China’s manufacturing steady in December with exporters lifted by US trade war truce

Finbarr Bermingham

The mood among manufacturers in China was steady in December, amid a truce in the long-running trade war with the United States, data released on Tuesday showed.

However, in other sectors of the economy, including construction and services, the mood soured slightly, National Bureau of Statistics numbers showed.

The official manufacturing purchasing managers’ index (PMI) – a gauge of sentiment among factory owners in the world’s second largest economy – was 50.2 in the last month of the decade, the same reading as in November and above a poll of economists conducted by Bloomberg which had predicted 50.1. This is the joint highest reading since March.

Anything above 50 is a sign of positive activity in the manufacturing economy, while below that mark signifies contraction.

The non-manufacturing PMI – a gauge of sentiment in the services and construction sectors – came in at 53.5 in December, below analysts’ expectations for a reading of 54.2. The figure was also down from November’s 54.2.

The composite PMI, a combined reading of both manufacturing and non-manufacturing, was 53.4, down from 53.7 in November.

The official manufacturing PMI is a gauge of sentiment among larger and state-owned factory operators. In the survey, firms are asked to give a view on business issues such as export orders, purchasing, production and logistics.

Within the manufacturing PMI, the metric of new export orders rebounded from 48.8 in November to 50.3 in December, perhaps an indication that factory owners are anticipating a renewal in trade ties with the US, after the completion of a phase one trade deal.

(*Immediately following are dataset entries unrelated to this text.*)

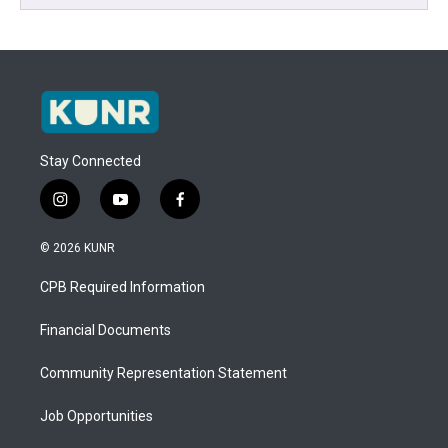
Stay Connected
i
y
f
n
o
a
s
u
c
© 2026 KUNR
t
t
e
a
u
b
CPB Required Information
g
b
o
r
e
o
a
k
Financial Documents
m
Community Representation Statement
Job Opportunities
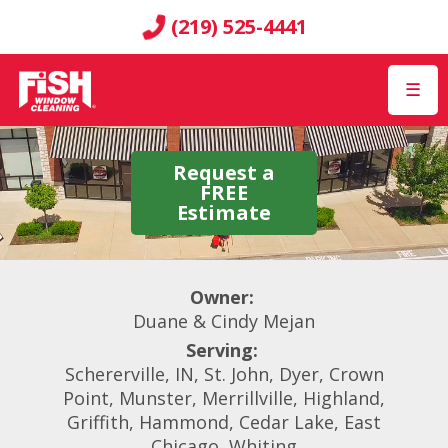
(219) 525-4441
☰
Request a
FREE
Estimate
Owner:
Duane & Cindy Mejan
Serving:
Schererville, IN, St. John, Dyer, Crown
Point, Munster, Merrillville, Highland,
Griffith, Hammond, Cedar Lake, East
Chicago, Whiting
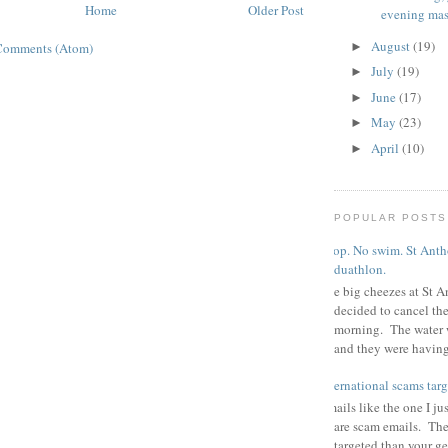
Home
Older Post
evening mas
August
(19)
►
Comments (Atom)
July
(19)
►
June
(17)
►
May
(23)
►
April
(10)
►
POPULAR POSTS
Poop. No swim. St Antho
duathlon.
The big cheezes at St A
decided to cancel th
morning. The water 
and they were having 
international scams targ
Emails like the one I ju
are scam emails. The
targeted than your g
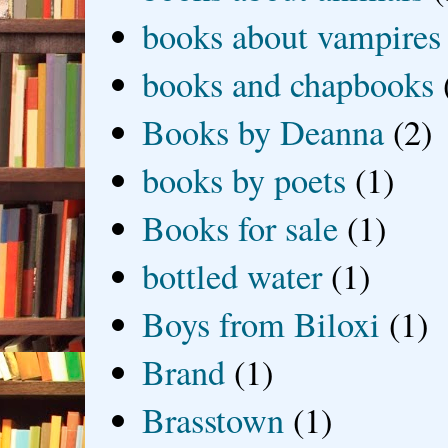
books about vampires
books and chapbooks
Books by Deanna
(2)
books by poets
(1)
Books for sale
(1)
bottled water
(1)
Boys from Biloxi
(1)
Brand
(1)
Brasstown
(1)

The official manufacturing purchasing managers’ index (PMI) was 50.2 in the last month of the decade, the joint highest reading since March. Photo: Reuters

This was the only positive reading for new export orders in 2019 – an indication of how bad this year has been for China’s trading companies – and the highest number since May 2018, before the trade war began. Manufacturers also expect cheaper input prices, with that reading rising from 49.0 to 51.8 in December.

However, within the non-manufacturing PMI, construction activity dropped from 59.6 to 56.7. In the services and construction sectors, expectations of new export orders fell from 48.8 to 47.8, suggesting that the anticipation of a trade war payout is not shared across China’s entire economy.

After a phase one trade war deal was announced on December 13, there was a freeze in new tariffs set to be imposed by both sides, with renewed expectation that the agreement would see a massive purchase of American goods by Chinese buyers.

The US side has claimed that China will buy US$200 billion in additional goods, on top of its total 2017 imports over two years, including US$80 billion in agricultural goods.

On Monday, the South China Morning Post reported that a deal will be signed in the coming day, with China’s Vice-Premier Liu He set to travel to Washington to finalise things in the first week of 2020.

Analysts warned that the positive state of PMI may not be sustainable, with the economy predicted to grow at slower than 6 per cent in 2020 for the first time since records began.

“We maintain our 2020 annual growth forecast at 5.7 per cent by taking into account the still strong growth headwinds, especially from the cooling property sector and worsening fiscal situation,” wrote Nomura analysts in a note. “We do not think Beijing will overreact to the two consecutive above-50 manufacturing PMI readings, as we believe it learned the lesson from spring this year, when some headline data pointed to a seeming recovery. We expect Beijing to roll out more easing measures despite limited policy room in coming quarters.”